Unfortunately, I know this all too well, having been a victim of this medical scandal myself. When I was still a teenager, my doctors told me that testosterone injections and a double mastectomy would cure the mental illness I struggled with. I was trying to escape womanhood, but, of course, having my body chemically and surgically altered did nothing to heal me from the sexual assault I had experienced, cure me of the eating disorder I had developed, or treat my depression and anxiety diagnoses.
All it did was leave me with vaginal and pelvic atrophy and a devastated endocrine system, my body never having completed puberty and rendered incapable of breastfeeding my son.
The HHS report was actually released in draft form earlier this year, but today’s version contains the final form, which has been officially peer-reviewed.
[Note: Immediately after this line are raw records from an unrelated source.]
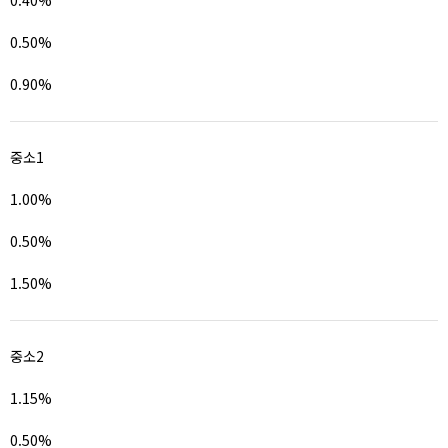
0.40%
0.50%
0.90%
중소1
1.00%
0.50%
1.50%
중소2
1.15%
0.50%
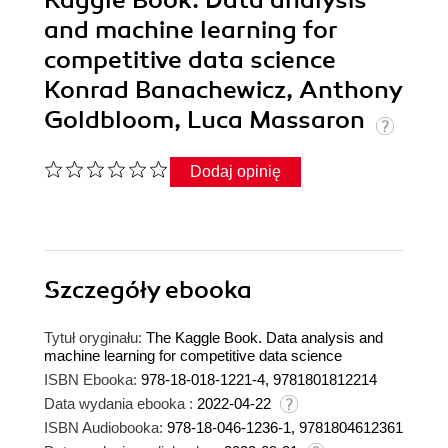
and machine learning for
competitive data science
Konrad Banachewicz, Anthony
Goldbloom, Luca Massaron
Dodaj opinię
Szczegóły
ebooka
Tytuł oryginału:
The Kaggle Book. Data analysis and
machine learning for competitive data science
ISBN Ebooka:
978-18-018-1221-4, 9781801812214
Data wydania ebooka :
2022-04-22
ISBN Audiobooka:
978-18-046-1236-1, 9781804612361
It also includes the names of the authors, which were previously withheld so that they would not be threatened or intimidated, as researchers in this field often are if they don’t kowtow to the activist party line.
Unlike these brave researchers, the American Academy of Pediatrics (AAP) and the Endocrine Society, both of which were invited by HHS to participate in the peer review process, declined any involvement. Both organizations have pushed the mutilation of minors like myself and have, alongside the rest of the medical establishment, a lot to lose if their malpractice is called out for what it is.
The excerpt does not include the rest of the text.